The first step was arranging the party in a pentagon, which Hannah did in her mind, though perhaps if she had time later, she would make little symbols for each of them. A pentagon had rotational symmetry, but it also had flanking symmetry when a line was drawn intersecting one of the points. The obvious point to go through was Alfric, for two reasons. The first was that he was the leader of their group, something Hannah didn’t dispute even if she did think of herself as his deputy. The point around which the flanking should happen needed to be the most important of the points. The second reason was that he was male: both ‘halves’ of the pentagon would then contain half a male and two females, preserving gender symmetry and overall reflection.

This left the question of where each of the girls should go. There were three configurations, and Hannah ran through all of them in her mind, trying to find which one was best. Unfortunately, there were too many methods of division, and they kept giving different answers. Mizuki and Hannah were both clearly more outgoing, while Verity and Isra were less so. Verity and Hannah had more experience with the wider world and had come from larger cities, in a fashion, while Mizuki and Isra were (approximately) natives of Pucklechurch. There were two who used magic and one who was a cleric, with a fourth who had only a bow, which was no good at all. They couldn’t be easily divided by the darkness of their skin, or their hair, or their different sense of fashion. For the most part, Hannah didn’t know them well enough to make good judgments about their personalities or how they saw the world.

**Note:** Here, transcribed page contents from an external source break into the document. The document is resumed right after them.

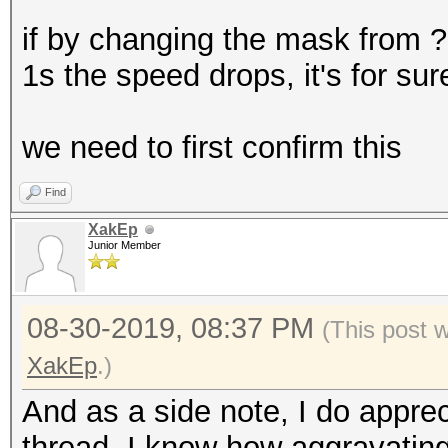
if by changing the mask from 
1s the speed drops, it's for su
we need to first confirm this
Find
XakEp
Junior Member
08-30-2019, 08:37 PM
(This post 
XakEp
.)
And as a side note, I do appreci
thread. I know how aggravating 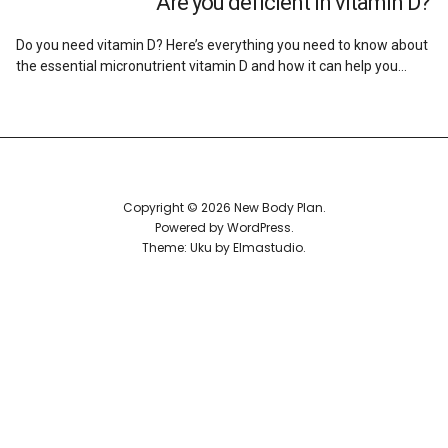
Are you deficient in vitamin D?
Reviews
Do you need vitamin D? Here’s everything you need to know about
the essential micronutrient vitamin D and how it can help you…
Copyright © 2026 New Body Plan
Powered by
WordPress
Theme: Uku by
Elmastudio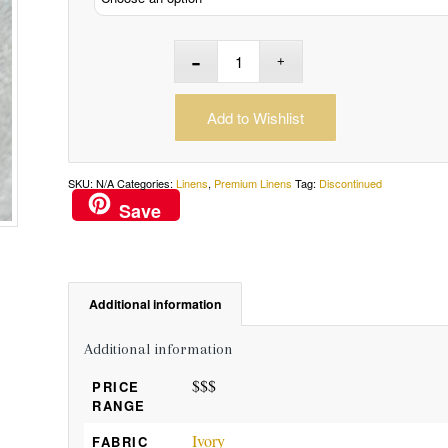
Add to Wishlist
SKU:
N/A
Categories:
Linens
,
Premium Linens
Tag:
Discontinued
Save
Additional information
Additional information
$$$
PRICE
RANGE
Ivory
FABRIC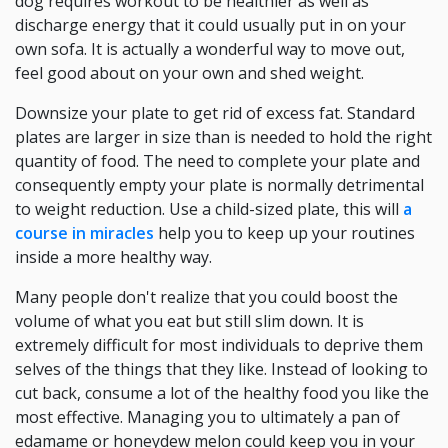
dog requires workout to be healthier as well as
discharge energy that it could usually put in on your
own sofa. It is actually a wonderful way to move out,
feel good about on your own and shed weight.
Downsize your plate to get rid of excess fat. Standard
plates are larger in size than is needed to hold the right
quantity of food. The need to complete your plate and
consequently empty your plate is normally detrimental
to weight reduction. Use a child-sized plate, this will
a
course in miracles
help you to keep up your routines
inside a more healthy way.
Many people don't realize that you could boost the
volume of what you eat but still slim down. It is
extremely difficult for most individuals to deprive them
selves of the things that they like. Instead of looking to
cut back, consume a lot of the healthy food you like the
most effective. Managing you to ultimately a pan of
edamame or honeydew melon could keep you in your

Eventually, because she didn’t want her morning prayer to be a waste, Hannah decided that it should be her and Verity on one side with Mizuki and Isra on the other, but she wasn’t sure about which spots each of them should take, and the whole thing felt like an exercise in frustration, because none of it sang to her sense of symmetry. Garos would look at the arrangement and not be pleased. She would pray again, perhaps picking a different person to be the center, and as she talked to them, she would try to tease out the ways in which they reflected each other. Unfortunately, she had yet to find a firm grasp.

Hannah therefore started the morning feeling a bit out of sorts. It happened from time to time, and while her ability to call on Garos was unaffected, she didn’t feel quite right with the world. The last time it had been when she focused too much on the wrong parts of her own body. While she was perfectly symmetricalized, there were limits to symmetricalization. The lungs could be symmetrical with each other, which required moving the heart to the center, but the heart was an awkward, asymmetric shape, and the guts snaked and twisted back and forth in a person’s belly, with various organs sitting in awkward spots without respect to symmetry. If she put herself in the wrong mindset, all she could focus on was the hideous imperfection. Worse than those failures of bilateral symmetry were the other symmetry failures of the body, the way that the legs and arms seemed to almost mirror each other, the way the hands and feet were clearly made from a similar map but far too different from each other. In the seminary, there had been classes on human anatomy, and Hannah had always cringed at seeing all these issues, something that she felt alone in because no one else seemed to mind. One day in the seminary, while looking through books in the library, she’d found a thick tome that went on about theoretical changes to the body that would bring it to greater levels of symmetry, which she had loved, mostly because it made her feel seen. But of course the first verse of the first section was, ‘Man is not of Garos alone’, a refrain that each of the six holy books had in common, a plea to unity that hadn’t always been heard.

As she walked from the Pucklechurch temple to Mizuki’s house, she tried to turn her thoughts away from imperfections, but there were times when that was difficult. On seeing Mizuki’s house though, Hannah’s mind lightened, because it was a house of immense and deliberate symmetry.